Blog post by Staffing Robot Founder, Jason Lander. This post originally appeared on Monster's Blog - MonsterThinking.
One of the best investments you can make as a manager, executive, or business owner is in making your employees successful. Companies focused on making their employees happy and successful are more innovative, productive and create exceptional customer experiences. Put simply, happy employees make happy customers.
A sure way to make your employees successful is to provide them with consistent, direct and real time feedback. It's also a great way to reinforce a culture of excellent customer service and keep your employees engaged. Here are some tips on how to make your employees successful through direct customer feedback:
Real time feedback. There's no greater measure of employee performance than knowing what your customers think of the service they're getting from your employees. The best way to measure customer satisfaction of your employee performance is to implement a mechanism that allows for real time feedback. Real time feedback helps your employees measure their day to day performance and adapt their behaviors by quickly identifying what works and where they can improve.
Direct feedback. One of the best ways to insure customer feedback truly resonates with employees is to let them directly hear the actual voice of the customer, not just a filtered interpretation or statistical summary.
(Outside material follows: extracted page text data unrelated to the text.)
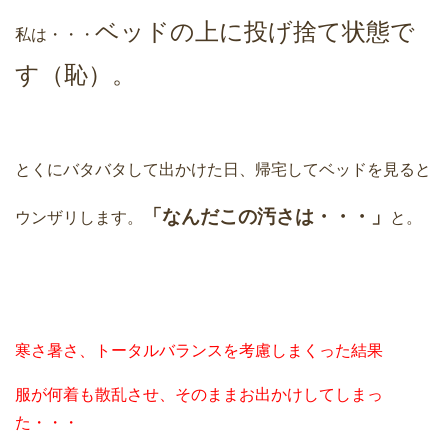
ベッドの上に投げ捨て状態で
私は・・・
す（恥）。
とくにバタバタして出かけた日、帰宅してベッドを見ると
「なんだこの汚さは・・・」
ウンザリします。
と。
寒さ暑さ、トータルバランスを考慮しまくった結果
服が何着も散乱させ、そのままお出かけしてしまっ
た・・・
Receiving direct customer feedback lets your employees fully absorb the satisfaction level of the customer and helps create real changes in behavior without much additional coaching or direction required.
Internal feedback. In many companies, your employees interact with each other more than they do with customers. Therefore, it's a good idea to let your employees give feedback on other members of your team. As a manager, this lets you see how team members are working together to accomplish their goals and gives you an overall sense of morale. Internal employee feedback will help you gain valuable insight into positive employee interactions and potential issues you simply would have missed otherwise.
Transparent feedback. Don't keep customer feedback (good or bad) hidden. Feedback should be transparent throughout an organization so everyone knows what's happening. Imagine playing a sport and trying to get the most out of your team members without telling them the score. Company wide transparency reinforces learning and lets everyone discover which teams need improvement and which teams are demonstrating best practices.
Sharing feedback. Share positive feedback quickly with your entire company. This supports an environment of continuous focus on delivering excellent customer service and keeping your employees engaged. Further, broadcasting compliments received by team members is a great way to give ongoing kudos to employees and encourage others to work for similar feedback.
Learning from feedback. The main objective of gathering employee feedback is to learn from it. Taking time to analyze feedback and learn from it supports coaching, action and continuous improvement for your employees. When employees know how they are doing and how their work is being seen by customers and other employees they perform at a higher level.
Acting on feedback. Feedback is only useful if it's actionable and you do in fact take action. Be sure to follow up with customers on every issue - no matter the size. By creating a closed feedback loop your customers will know you truly care about their needs and that they can bring any issue to you for resolution. This will greatly increase customer engagement and happiness.
By measuring your employee performance and keeping them in the loop of customer feedback you'll have a much happier and more successful workforce. The key is to provide them with feedback in a way that is consistent, meaningful and actionable. If you haven't adopted a process of direct customer feedback for your employees, today is a great time to get started. Your employees and customers will thank you for it.